Voilaa! — Turning Any YouTube Video into an Interactive Learning App with Google Gemini
This post is my submission for DEV Education Track: Build Apps with Google AI Studio.
What I Built
Voilaa! is a full-stack educational playground that transforms any YouTube video into a rich, interactive learning experience — think live quizzes, flashcard decks, formula simulators, and data visualizations — all generated on-the-fly by Google Gemini AI.
The idea is simple: paste a YouTube URL, choose your academic depth, and within seconds Gemini analyzes the video's content and synthesizes a fully functional, self-contained interactive HTML learning app tailored to that exact lesson.
How It Works
The magic is a two-stage AI chain running entirely on the server side:
Stage 1 — Semantic Analyst (Gemini 1.5 Flash / Pro)

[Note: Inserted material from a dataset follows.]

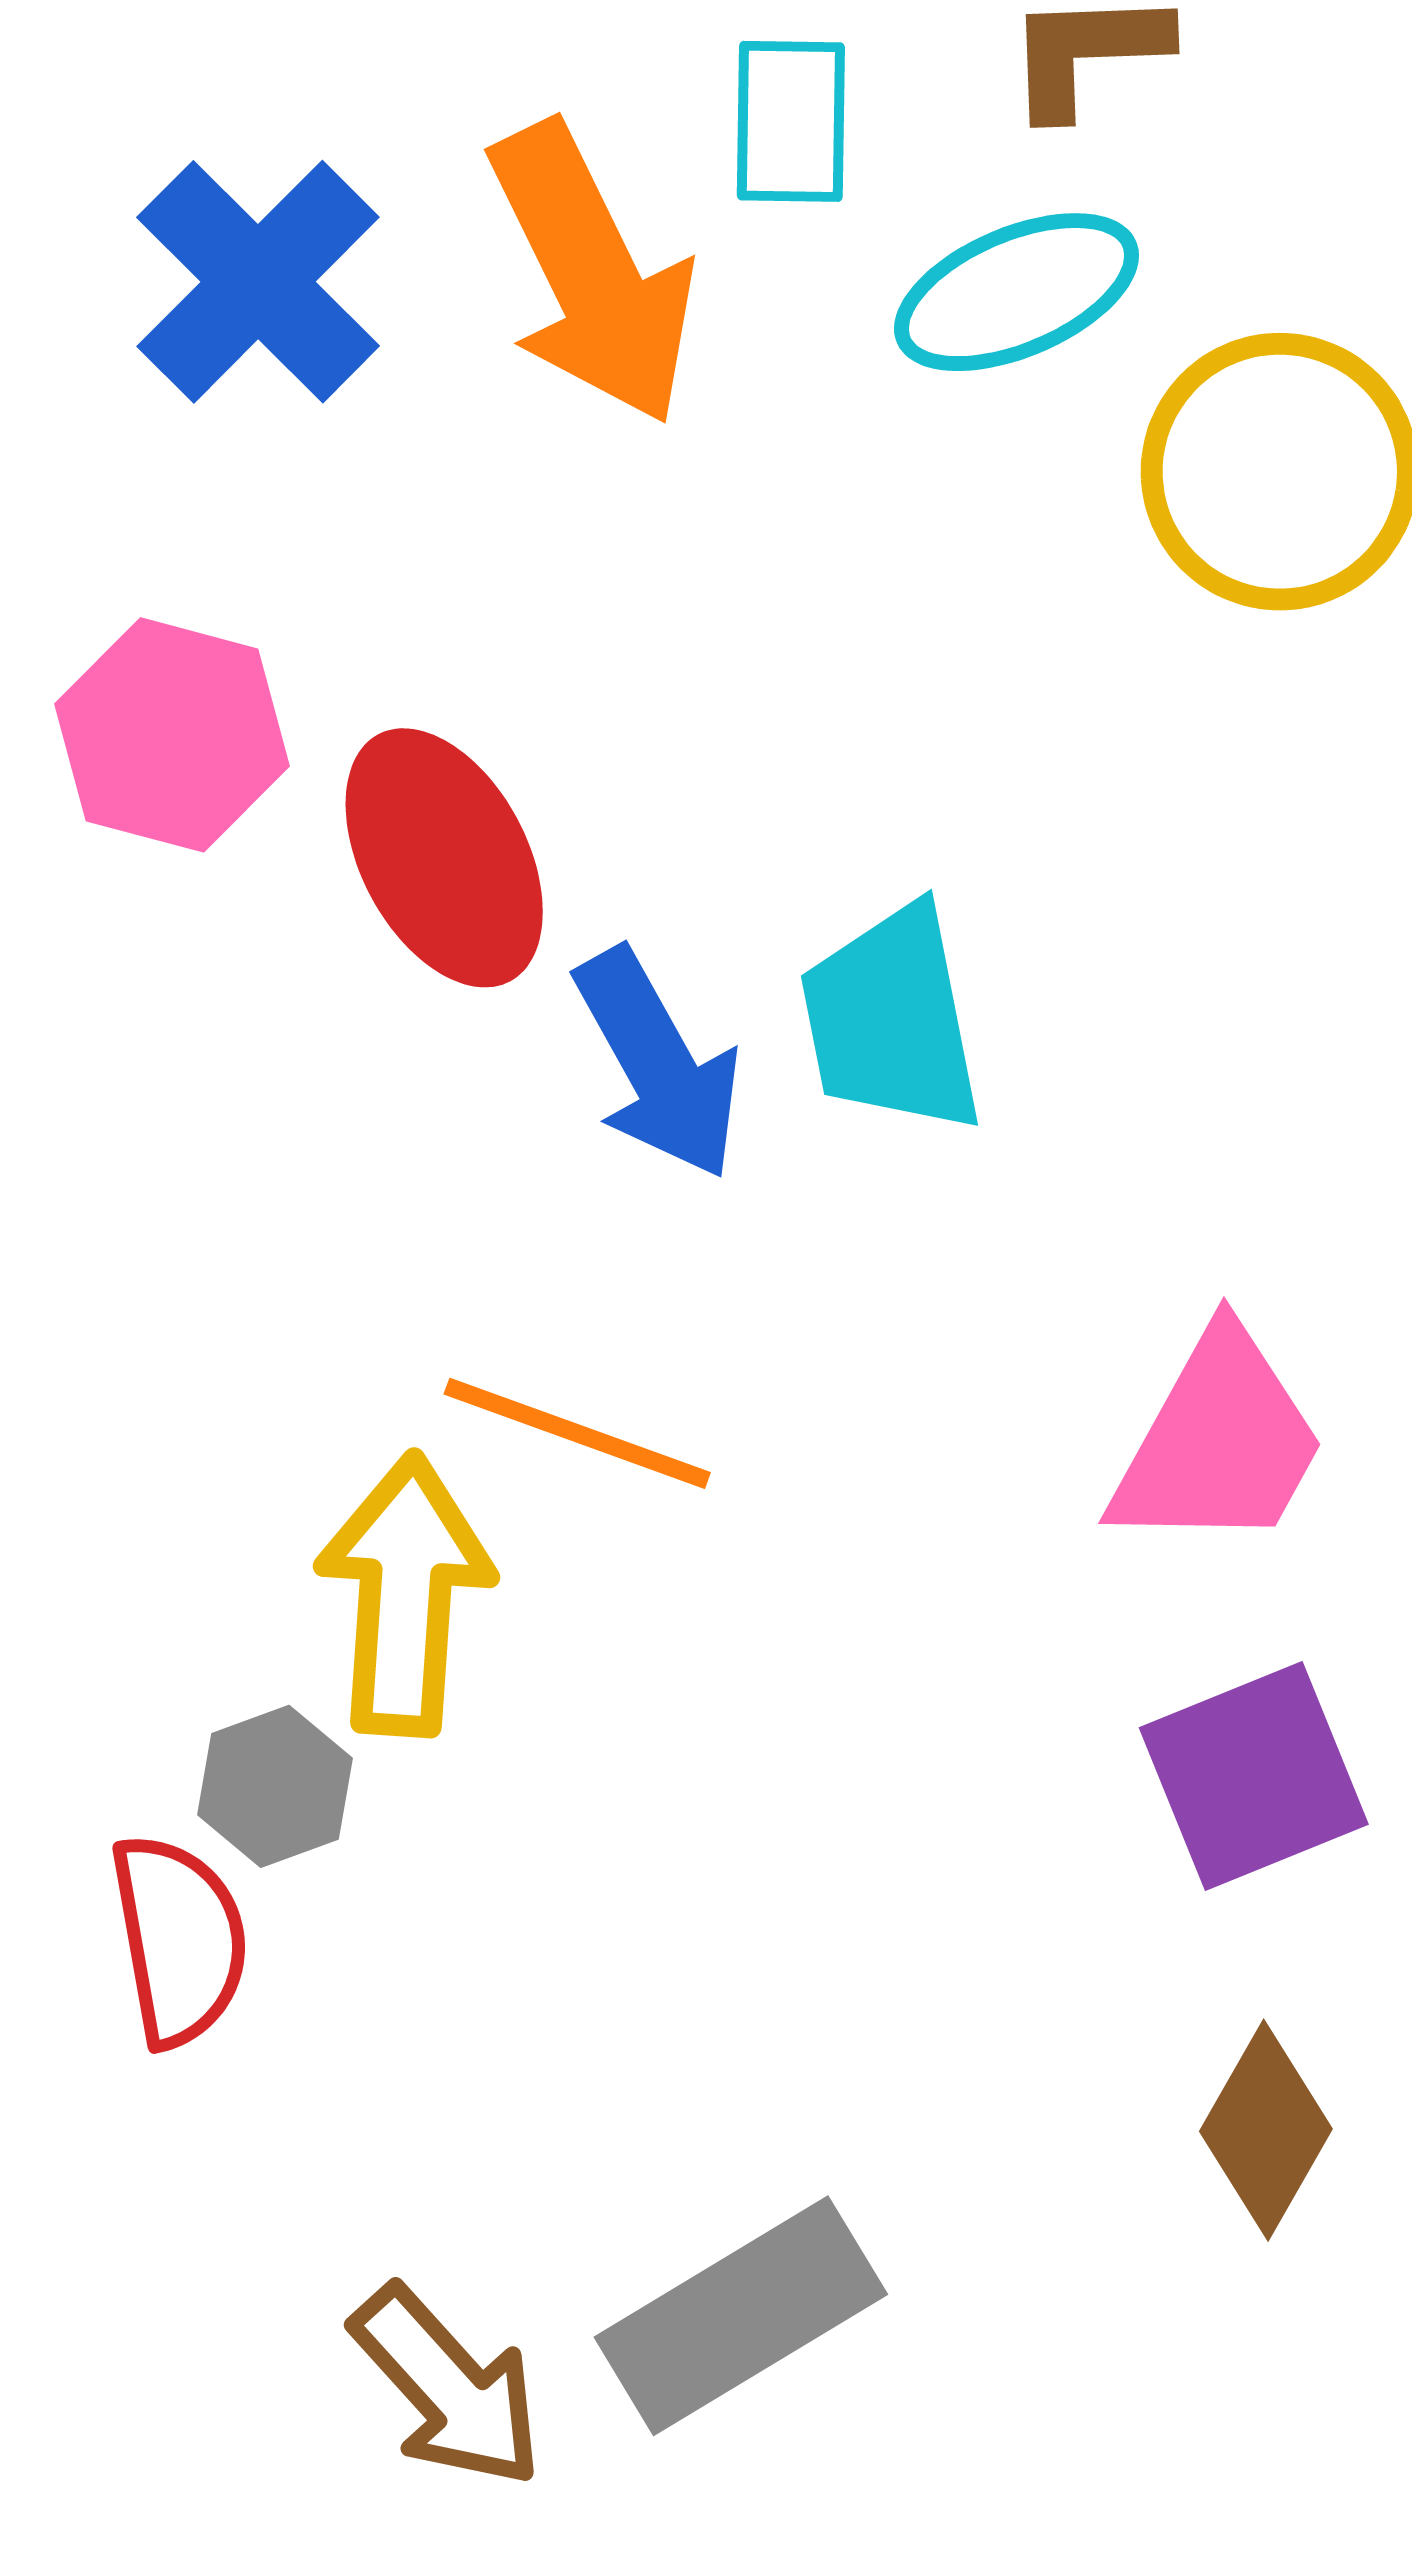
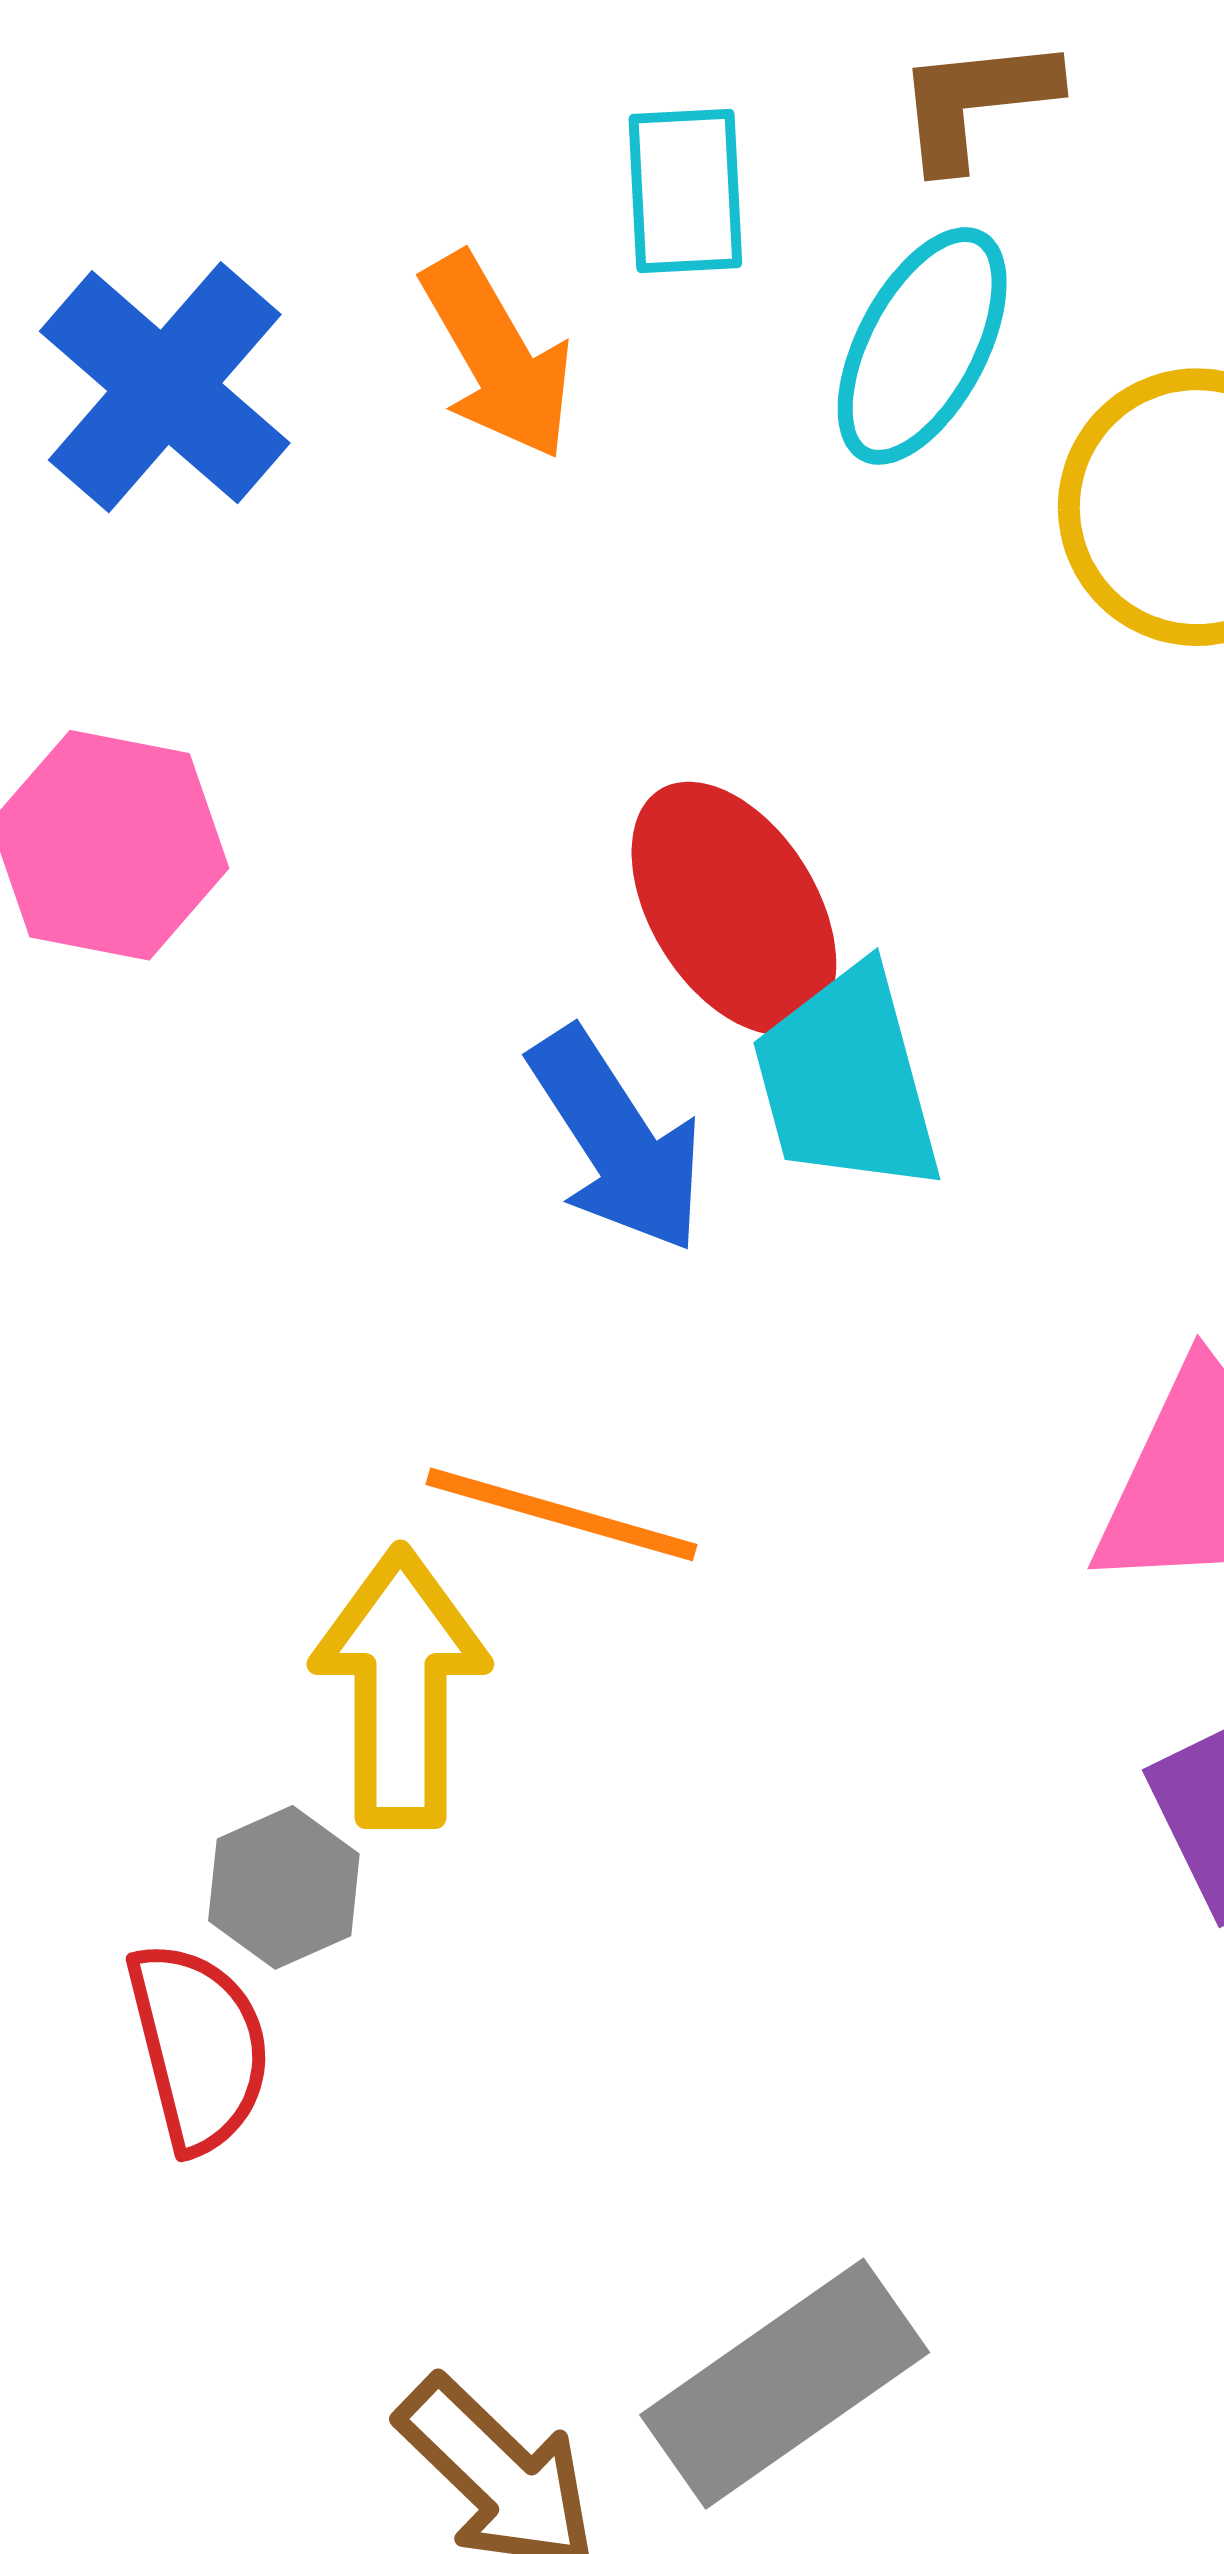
orange arrow: (592, 274) -> (497, 356), size x0.7
cyan ellipse: (1017, 292) -> (922, 346), turned -35
red ellipse: (444, 858) -> (734, 908), moved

The first model acts as a pedagogist. It watches the video and produces a structured JSON payload containing:
-
spec— A self-contained curriculum blueprint describing the app's core mechanics, interactions, and educational goals. -
flashcards— At least 5 key terms + definitions extracted from the video for active recall.
The prompt I crafted for this stage was the most important piece of the whole project:
You are a pedagogist and product designer with deep expertise in crafting
engaging learning experiences via interactive web apps.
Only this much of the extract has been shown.